Raymond and Eugene head towards the burned village in search of Valerie. Eugene nearly drives them off a cliff. After barely escaping, Raymond has had enough of Eugene's dreadful luck. In a rage, he reveals to Eugene that the only reason he was hired to find Valerie was because Monosoff thought Eugene's bad luck would somehow combine with Valerie's to create some good luck. Eugene tries to fight Raymond, but he only manages to knock himself out.

Raymond takes Eugene to a local hospital. Realizing that he has befriended Eugene, he asks the nurse to take extra care with him. When Eugene wakes up, he is in a bed next to Valerie, who has also suffered a head wound. They blithely walk off hand in hand. Raymond discovers their empty beds and spots them on the end of a pier. He shouts at Eugene to let him know that he has found Valerie. Eugene stares at her in a daze and asks, "Valerie?" Hearing her name, Valerie recovers her memory. The film ends with the pair floating down the river on a piece of the pier that has broken off and is headed towards a massive waterfall.

==Production==
Pure Luck is a remake of the popular 1981 French comedy film La Chèvre.

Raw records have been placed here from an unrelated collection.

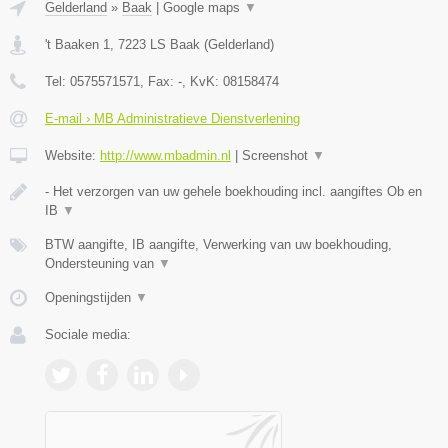
Gelderland
»
Baak
|
Google maps
▼
't Baaken 1
,
7223 LS
Baak
(
Gelderland
)
Tel:
0575571571
, Fax:
-
, KvK:
08158474
E-mail › MB Administratieve Dienstverlening
Website:
http://www.mbadmin.nl
|
Screenshot
▼
- Het verzorgen van uw gehele boekhouding incl. aangiftes Ob en
IB
▼
BTW aangifte, IB aangifte, Verwerking van uw boekhouding,
Ondersteuning van
▼
Openingstijden
▼
Sociale media:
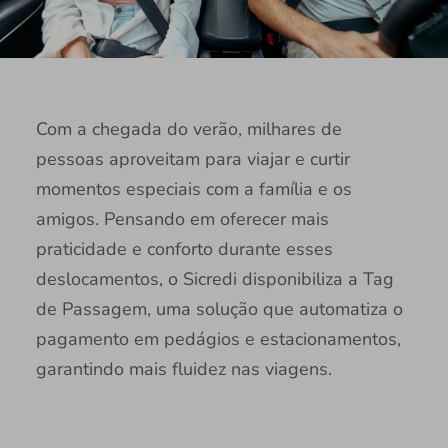
Com a chegada do verão, milhares de
pessoas aproveitam para viajar e curtir
momentos especiais com a família e os
amigos. Pensando em oferecer mais
praticidade e conforto durante esses
deslocamentos, o Sicredi disponibiliza a Tag
de Passagem, uma solução que automatiza o
pagamento em pedágios e estacionamentos,
garantindo mais fluidez nas viagens.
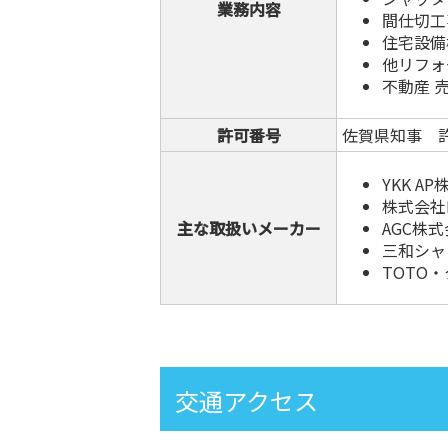
業務内容
間仕切工
住宅設備
他リフォ
不動産 
許可番号
佐賀県知事 許
YKK A
株式会社L
主な取扱いメーカー
AGC株
三和シャ
TOTO
交通アクセス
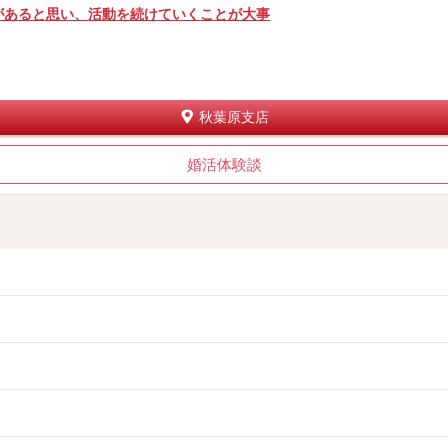
があると思い、活動を続けていくことが大事
秋葉原支店
婚活体験談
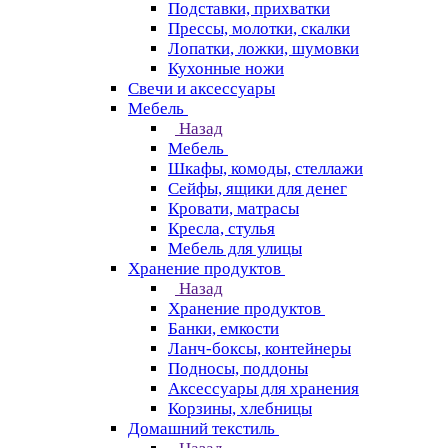
Подставки, прихватки
Прессы, молотки, скалки
Лопатки, ложки, шумовки
Кухонные ножи
Свечи и аксессуары
Мебель
Назад
Мебель
Шкафы, комоды, стеллажи
Сейфы, ящики для денег
Кровати, матрасы
Кресла, стулья
Мебель для улицы
Хранение продуктов
Назад
Хранение продуктов
Банки, емкости
Ланч-боксы, контейнеры
Подносы, поддоны
Аксессуары для хранения
Корзины, хлебницы
Домашний текстиль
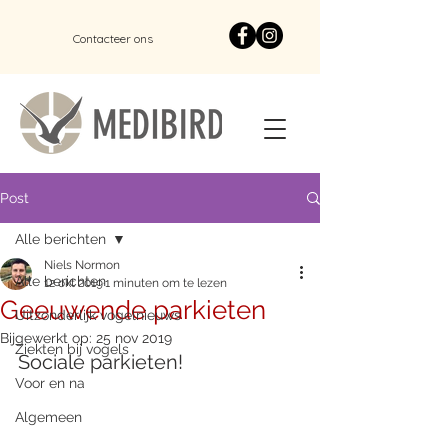
Contacteer ons
Post
Alle berichten
Niels Normon
Alle berichten
12 okt 2019
1 minuten om te lezen
Geeuwende parkieten
Uitzonderlijk vogelnieuws
Bijgewerkt op:
25 nov 2019
Ziekten bij vogels
Sociale parkieten! 
Voor en na
Algemeen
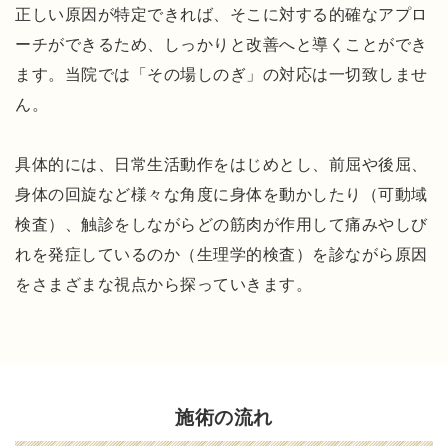
す
正しい原因が特定できれば、そこに対する的確なアプロ
す
ーチができるため、しっかりと改善へと導くことができ
め
ます。当院では「その場しのぎ」の対応は一切致しませ
！
ん。
び
っ
具体的には、日常生活動作をはじめとし、前屈や後屈、
く
身体の回旋など様々な角度に身体を動かしたり（可動域
り
検査）、触診をしながらどの筋肉が作用して痛みやしび
す
る
れを発症しているのか（生理学的検査）を診ながら原因
ほ
をさまざまな視点から探っていきます。
ど
痛
み
が
施術の流れ
改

It was directed by Australian director Nadia Tass, with cinematography by her husband David Parker. The film was produced by Lance Hool and Sean Daniel and edited by Billy Weber.

The music was composed by Jonathan Sheffer and Danny Elfman (main titles).

==Release==
The film was released in the United States by Universal Pictures on August 9, 1991.

==Reception==
On review aggregator website Rotten Tomatoes, the film has an approval rating of 21%, based on 14 reviews, with an average rating of 4.1/10.

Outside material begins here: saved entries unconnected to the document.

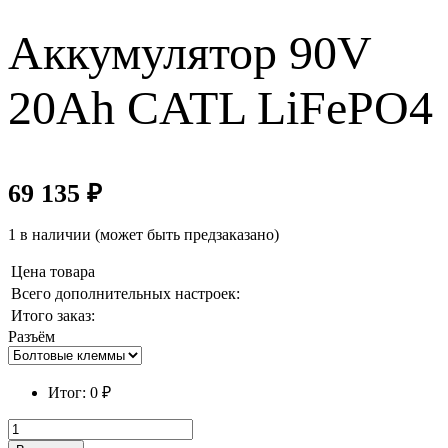
Аккумулятор 90V
20Ah CATL LiFePO4
69 135
₽
1 в наличии (может быть предзаказано)
Цена товара
Всего дополнительных настроек:
Итого заказ:
Разъём
Итог:
0
₽
Количество
товара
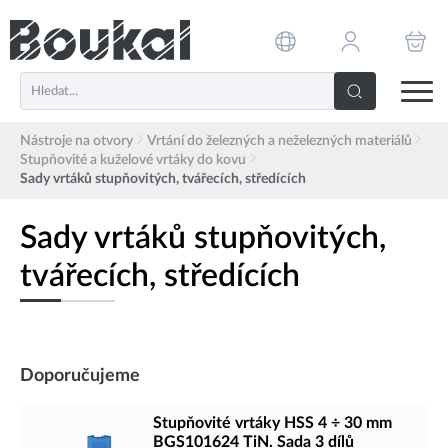
PŘESKOČIT NAVIGACI
Nástroje na otvory
Vrtání do železných a neželezných materiálů
Stupňovité a kuželové vrtáky do kovu
Sady vrtáků stupňovitých, tvářecích, středících
Sady vrtáků stupňovitých,
tvářecích, středících
Doporučujeme
Stupňovité vrtáky HSS 4 ÷ 30 mm
BGS101624 TiN. Sada 3 dílů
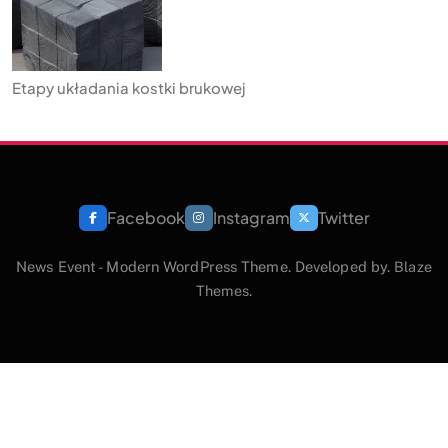
Etapy układania kostki brukowej
Facebook
Instagram
Twitter
News Event - Modern WordPress Theme. Developed by.
Blaze
Themes
.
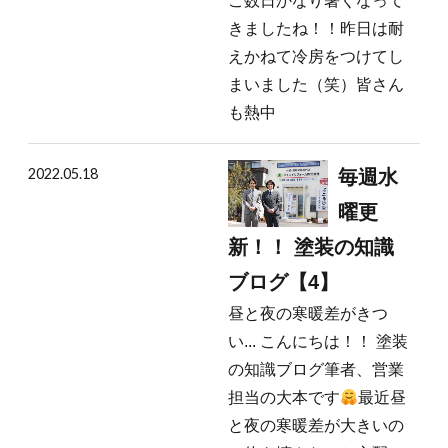
こ数日かなり暑くなって
きましたね！！昨日は耐
えかねて冷房をつけてし
まいました（笑）皆さん
も熱中
2022.05.18
毎週水
曜更
新！！ 塗装の知識
ブログ【4】
昼と夜の寒暖差がきつ
い... こんにちは！！ 塗装
の知識ブログ筆者、営業
担当の大本です
最近昼
と夜の寒暖差が大きいの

Owen Gleiberman summed up Pure Luck in his D− review as, "a numbingly repetitive farce in which the cursed Short trips, walks into walls, trips, spills an entire saltshaker onto his breakfast, trips, sets people on fire, trips ..."

Roger Ebert gave the film one and a half stars, and zeroed in on the emptiness of much of the film's comedy:Consider, for example, the scene where Proctor and Campanella are in a Jeep that is teetering on the edge of a cliff, its rear wheels hanging in mid-air. We've seen situations like this many times before, but I can't remember one less compelling. It unspools without comic timing, it stops dead in the middle, the payoff isn't funny, and later we can see it wasn't even much of a cliff.

Caryn James praised Martin Short's efforts in the film, which she found otherwise forgettable, "Against the odds, he makes Pure Luck always painless and sometimes genuinely amusing. Martin Short can do anything, it seems, except find the right movies to star in."

===Ongoing impact===
Around 5–7 years later, director Nadia Tass reported she was still receiving residuals from the film because of its success in America. However, she said about the film:It was successful in a financial sense but not in a satisfying sense. It was congenial doing a Martin Short comedy, but American comedy is different from Australian comedy. It is broader. American audiences enjoyed Pure Luck, but audiences in other countries did not enjoy it so much, with the exception of the Germans. I wanted to do something else with the comedy and so did Danny Glover. I would like to have put a lot more pathos and pain into it. But they wanted a comedy for America.

The cartoon series Hey Arnold! (1996–2004) had a character, Eugene Horowitz, who is also a jinx and was likely based on Eugene Proctor from the film.

The Simpsons introduced a character named Frank Grimes in "Homer's Enemy" who suffers a similar fate at the hands of the cosmically careless Homer Simpson.

In 2024, Pure Luck was voted no. 2 in IGN's "Top 10 Buddy Cop Movies of All Time".